Le 8 octobre 2012, Mme [L] [J] a présenté une crise convulsive et, prise en charge par le SAMU, a été transportée à la fondation ROTSCHILD, a été intubée avec ventilation mécanique et sédatée. A son réveil le 10 octobre 2012, elle a présenté une aphasie globale de compréhension et d’expression.
Mme [L] [J] a saisi la CCI d’ILE DE France qui a désigné le docteur [E], gynécologue obstétricien, le professeur [S], spécialiste en médecine interne, le docteur [T], neurologue et le professeur [A], pharmacien en qualité d’experts.
Le rapport d’expertise a été déposé le 27 avril 2020.

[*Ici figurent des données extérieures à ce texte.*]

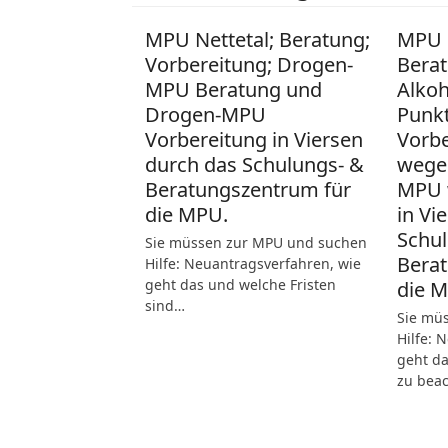
MPU Nettetal; Beratung;
MPU 
Vorbereitung; Drogen-
Berat
MPU Beratung und
Alko
Drogen-MPU
Punk
Vorbereitung in Viersen
Vorb
durch das Schulungs- &
wege
Beratungszentrum für
MPU 
die MPU.
in Vi
Schul
Sie müssen zur MPU und suchen
Berat
Hilfe: Neuantragsverfahren, wie
geht das und welche Fristen
die 
sind…
Sie mü
Hilfe: 
geht da
zu bea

Par actes régulièrement signifiés les 28, 29 septembre 2023, 2 et 4 octobre 2023, Mme [L] [J] et M. [R] [O] ont fait assigner l’OFFICE NATIONAL D’INDEMNISATION DES ACCIDENTS MEDICAUX, DES AFFECTIONS IOATROGNES ET DES INFECTIONS NOSOCOMIALES (ONIAM), le docteur [C] [N], le docteur [H] [Z], le laboratoire MYLAN SAS, la CAISSE PRIMAIRE D’ASSURANCE MALADIE (ci-après CPAM) de PARIS devant ce tribunal.
Par conclusions signifiées le 8 avril 2024, le laboratoire MYLAN SAS a introduit un incident aux fins de mise hors de cause.
Par conclusions signifiées le 2 avril 2025 auxquelles il est référé expressément conformément aux dispositions de l’article 455 du code de procédure civile, le laboratoire MYLAN SAS enregistré sous la dénomination de « MYLAN LABORATORIES SAS », demande au juge de la mise en état de :
Prendre acte que la société Laboratoire MYLAN SAS visée dans l’assignation des consorts [G] (enregistrée au RCS de [Localité 15] sous la dénomination exacte « MYLAN LABORATORIES SAS » n’est pas l’exploitant du médicament ni le titulaire de l’autorisation de mise sur le marché de EVEPAR mis en cause ;Déclarer les consorts [G] irrecevables en leurs demandes à l’encontre de la société Laboratoire MYLAN SAS (« MYLAN LABRORATORIES SAS ») contenues dans l’assignation délivrée suivant exploit d’huissier en date du 2 octobre 2023 ;Ordonner la mise hors de cause de la société Laboratoire MYLAN SAS (« MYLAN LABORATORIES SAS ») dans le cadre de la présente instance ;Condamner les consorts [G] à payer à la société Laboratoire MYLAN SAS (« MYLAN LABORATORIES SAS ») la somme de 500 euros au titre de l’article 700 du code procédure civile ;Réserver les dépens.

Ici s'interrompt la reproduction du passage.